Saved entries
───

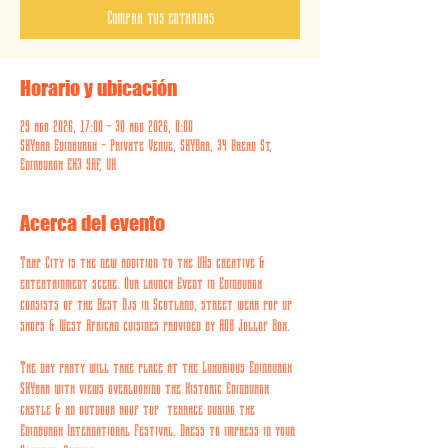
Compra tus entradas
Horario y ubicación
29 ago 2026, 17:00 – 30 ago 2026, 0:00
SKYbar Edinburgh - Private Venue, SKYBar, 34 Bread St,
Edinburgh EH3 9AF, UK
Acerca del evento
Trap City is the new addition to the UKs creative & 
entertainment scene. Our launch Event in Edinburgh 
consists of the Best Djs in Scotland, street wear pop up 
shops & West African cuisines provided by AOK Jollof Box. 
The day party will take place at the Luxurious Edinburgh 
SKYbar with views overlooking the Historic Edinburgh 
castle & an outdoor roof top  terrace during the 
Edinburgh International Festival. Dress to impress in your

───

Work to complete:
In the entries above, please find the line with "29 ago 2026, 17:00 – 30 ago 2026, 0:00" and the line with "entertainment scene. Our", then write out exactly those two lines and every line between them, and nothing more.

Worked solution:
29 ago 2026, 17:00 – 30 ago 2026, 0:00
SKYbar Edinburgh - Private Venue, SKYBar, 34 Bread St,
Edinburgh EH3 9AF, UK
Acerca del evento
Trap City is the new addition to the UKs creative & 
entertainment scene. Our launch Event in Edinburgh 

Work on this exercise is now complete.